Nidhogg sits right alongside Titanfall in Excellence in Gameplay; The Vanishing of Ethan Carter goes next to Far Cry 4 in Excellence in Visual Achievement; and indie games absolutely ran train on Excellence in Art. This is a genuine sign of getting with the times, that the divide between what we traditionally consider indie and big budget is becoming harder and harder to define and forcing us to consider if maintaining the facade is even worth it.
But consider also the categories we’re given. As slight as it might seem in literal differences, the contrast is remarkable. There was an award for Tabletop Game of the Year as well as Excellence in Convergence, an award designed specifically for games that bridge the gap between other mediums and forms of entertainment.
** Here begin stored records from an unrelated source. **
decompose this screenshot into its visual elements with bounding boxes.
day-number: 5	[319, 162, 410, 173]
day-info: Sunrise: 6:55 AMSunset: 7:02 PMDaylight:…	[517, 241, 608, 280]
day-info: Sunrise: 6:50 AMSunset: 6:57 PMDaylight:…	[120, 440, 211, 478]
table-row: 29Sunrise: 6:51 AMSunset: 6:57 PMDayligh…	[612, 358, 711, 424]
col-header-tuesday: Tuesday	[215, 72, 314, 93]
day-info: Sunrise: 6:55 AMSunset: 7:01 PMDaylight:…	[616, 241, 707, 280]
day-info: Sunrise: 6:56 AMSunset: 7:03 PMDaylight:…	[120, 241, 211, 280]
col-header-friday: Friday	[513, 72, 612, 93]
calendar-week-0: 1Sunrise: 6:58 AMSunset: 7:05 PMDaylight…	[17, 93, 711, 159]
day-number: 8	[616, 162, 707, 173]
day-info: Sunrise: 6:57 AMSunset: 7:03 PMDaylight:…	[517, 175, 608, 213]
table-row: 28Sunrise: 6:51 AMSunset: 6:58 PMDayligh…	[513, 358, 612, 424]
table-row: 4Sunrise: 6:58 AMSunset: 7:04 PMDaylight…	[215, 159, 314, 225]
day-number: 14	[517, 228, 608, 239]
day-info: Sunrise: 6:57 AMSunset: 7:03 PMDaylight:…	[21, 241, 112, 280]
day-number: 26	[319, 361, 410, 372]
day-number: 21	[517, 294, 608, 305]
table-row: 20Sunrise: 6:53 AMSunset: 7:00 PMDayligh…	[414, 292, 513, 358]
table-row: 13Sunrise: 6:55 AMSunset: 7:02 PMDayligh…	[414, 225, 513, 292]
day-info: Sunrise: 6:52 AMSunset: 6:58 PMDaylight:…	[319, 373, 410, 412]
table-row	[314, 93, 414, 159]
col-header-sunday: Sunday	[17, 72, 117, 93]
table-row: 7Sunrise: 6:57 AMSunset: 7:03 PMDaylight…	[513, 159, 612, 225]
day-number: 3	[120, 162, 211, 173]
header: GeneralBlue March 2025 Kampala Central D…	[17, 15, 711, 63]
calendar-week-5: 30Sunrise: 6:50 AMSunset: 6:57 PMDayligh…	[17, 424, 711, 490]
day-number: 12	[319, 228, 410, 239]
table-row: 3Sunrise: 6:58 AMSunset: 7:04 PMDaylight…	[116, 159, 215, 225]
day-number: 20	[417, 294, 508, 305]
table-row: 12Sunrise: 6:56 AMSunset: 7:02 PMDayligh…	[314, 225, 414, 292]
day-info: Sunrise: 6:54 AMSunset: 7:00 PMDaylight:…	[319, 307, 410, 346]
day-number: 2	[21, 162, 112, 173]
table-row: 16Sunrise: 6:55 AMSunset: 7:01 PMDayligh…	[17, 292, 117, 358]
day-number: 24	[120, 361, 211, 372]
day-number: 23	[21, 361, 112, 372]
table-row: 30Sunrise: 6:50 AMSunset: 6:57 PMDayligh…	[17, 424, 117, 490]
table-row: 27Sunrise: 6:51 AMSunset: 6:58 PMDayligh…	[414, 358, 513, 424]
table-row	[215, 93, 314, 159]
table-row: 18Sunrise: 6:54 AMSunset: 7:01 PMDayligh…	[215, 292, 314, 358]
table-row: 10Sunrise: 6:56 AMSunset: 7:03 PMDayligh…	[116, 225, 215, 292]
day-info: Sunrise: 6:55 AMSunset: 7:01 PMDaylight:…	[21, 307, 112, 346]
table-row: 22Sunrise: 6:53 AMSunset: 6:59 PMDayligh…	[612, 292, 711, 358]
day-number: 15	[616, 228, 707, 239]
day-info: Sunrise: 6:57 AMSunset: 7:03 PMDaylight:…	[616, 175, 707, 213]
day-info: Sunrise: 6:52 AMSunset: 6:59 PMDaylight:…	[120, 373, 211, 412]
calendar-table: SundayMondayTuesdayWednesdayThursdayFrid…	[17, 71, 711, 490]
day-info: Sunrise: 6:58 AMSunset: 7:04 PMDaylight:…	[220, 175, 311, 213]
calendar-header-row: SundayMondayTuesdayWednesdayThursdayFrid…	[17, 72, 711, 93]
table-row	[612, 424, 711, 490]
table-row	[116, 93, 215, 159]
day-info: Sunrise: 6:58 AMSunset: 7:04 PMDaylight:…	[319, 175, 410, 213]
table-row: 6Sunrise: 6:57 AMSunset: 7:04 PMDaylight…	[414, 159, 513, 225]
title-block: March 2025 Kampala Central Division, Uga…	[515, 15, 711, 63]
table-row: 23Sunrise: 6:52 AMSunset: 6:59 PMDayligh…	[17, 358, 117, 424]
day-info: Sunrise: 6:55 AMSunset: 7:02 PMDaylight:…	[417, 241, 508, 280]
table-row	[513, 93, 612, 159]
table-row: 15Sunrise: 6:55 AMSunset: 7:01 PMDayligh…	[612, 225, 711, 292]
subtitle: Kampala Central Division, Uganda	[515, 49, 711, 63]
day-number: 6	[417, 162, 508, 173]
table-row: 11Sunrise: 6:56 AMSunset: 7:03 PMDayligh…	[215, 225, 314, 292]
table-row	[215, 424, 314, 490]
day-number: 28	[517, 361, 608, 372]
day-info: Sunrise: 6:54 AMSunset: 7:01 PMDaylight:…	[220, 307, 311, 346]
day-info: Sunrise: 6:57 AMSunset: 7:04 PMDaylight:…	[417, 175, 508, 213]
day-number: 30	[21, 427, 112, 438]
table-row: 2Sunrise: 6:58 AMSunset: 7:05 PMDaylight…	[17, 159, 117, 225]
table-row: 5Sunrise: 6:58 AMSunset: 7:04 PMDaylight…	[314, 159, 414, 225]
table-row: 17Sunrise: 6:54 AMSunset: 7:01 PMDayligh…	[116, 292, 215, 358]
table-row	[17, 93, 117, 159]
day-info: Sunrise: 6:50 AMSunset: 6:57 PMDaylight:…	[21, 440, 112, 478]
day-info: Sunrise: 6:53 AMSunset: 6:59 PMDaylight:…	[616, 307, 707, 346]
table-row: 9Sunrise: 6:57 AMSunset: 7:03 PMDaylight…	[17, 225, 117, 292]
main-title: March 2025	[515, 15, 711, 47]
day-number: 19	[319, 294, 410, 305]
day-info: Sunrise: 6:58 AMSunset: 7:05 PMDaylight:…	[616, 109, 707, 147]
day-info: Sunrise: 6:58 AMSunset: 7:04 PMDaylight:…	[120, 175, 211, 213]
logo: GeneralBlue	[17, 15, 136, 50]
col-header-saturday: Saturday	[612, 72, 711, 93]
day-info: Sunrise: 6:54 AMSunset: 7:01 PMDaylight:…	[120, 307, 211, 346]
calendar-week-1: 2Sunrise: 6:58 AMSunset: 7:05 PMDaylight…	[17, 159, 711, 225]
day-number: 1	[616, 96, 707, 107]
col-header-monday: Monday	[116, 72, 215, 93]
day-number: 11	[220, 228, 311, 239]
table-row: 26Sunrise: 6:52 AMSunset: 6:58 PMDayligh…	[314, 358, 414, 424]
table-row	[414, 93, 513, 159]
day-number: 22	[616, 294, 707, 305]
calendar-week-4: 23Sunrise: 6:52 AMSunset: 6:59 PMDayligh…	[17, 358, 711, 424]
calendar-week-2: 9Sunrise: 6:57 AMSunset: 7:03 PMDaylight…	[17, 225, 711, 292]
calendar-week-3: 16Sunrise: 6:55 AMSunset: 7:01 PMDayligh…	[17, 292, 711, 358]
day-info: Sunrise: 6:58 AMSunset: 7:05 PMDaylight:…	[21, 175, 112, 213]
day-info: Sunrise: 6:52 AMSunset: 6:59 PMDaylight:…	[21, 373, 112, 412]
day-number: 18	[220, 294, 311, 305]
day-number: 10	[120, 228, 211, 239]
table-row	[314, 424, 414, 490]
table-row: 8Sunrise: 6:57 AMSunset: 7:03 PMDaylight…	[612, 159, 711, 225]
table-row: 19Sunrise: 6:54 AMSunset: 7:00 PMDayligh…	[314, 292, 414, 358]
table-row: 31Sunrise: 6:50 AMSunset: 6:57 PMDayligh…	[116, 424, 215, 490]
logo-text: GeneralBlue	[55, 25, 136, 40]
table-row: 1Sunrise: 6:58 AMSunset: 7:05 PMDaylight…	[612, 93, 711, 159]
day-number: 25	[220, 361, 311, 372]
This led into Most Valuable Online Channel, an award recognizing (admitting?) that half of the game industry is now watching other people play them. Or maybe not even that. Of the five nominees, only TotalBiscuit comes close to an analytical slant of video games. The majority of the other four are comprised of making funny faces, yelling at “bad” games, and just generally people being personalities rather than people talking about video games.
That, in and of itself, is not a bad thing. We’ve seen that personality is becoming a bigger and bigger component of what people value in opinions. The thing is that so rarely are opinions expressed in an actionable way in these YouTubers like Rooster Teeth and Smosh Games. One of the featured videos for TheSyndicateProject, in fact, is Tom “Syndicate” Cassell eating a ghost pepper.
So this brings into question what direction is SXSW’s gaming awards actually facing. Is it towards some framework of integrating the current state of the gaming union like crowdfunding and DLC awards and leveling the indie/triple-A segregation? Or is it moving towards appealing to the hooting gaggles of fanboys and YouTuber stalkers?
This is the same impasse faced by film award shows like the Oscars. It should be craftsmen and women recognizing the accomplishments of each other during the preceding year, which is, at the most base and fundamental level, terrible television, but they still televise it every time. The show has to make a decision to move towards assuaging the audience at home or the people that spend their lives thinking about acting techniques and thematic coloring in cinematography.
The SXSW Gaming Awards is trying to move forward. The problem is it’s trying to move forward in two different directions. Or at least that’s what it’s going to be soon enough. The people that show up are the ones that yell at Fischbach in the middle of a show, not the ones that even win the awards. (From one of acceptance speeches: “I didn’t touch a single line of code but thank you.”) But are those the people that you want to keep? Neither one is wrong, but it’s a choice that will have to be made eventually.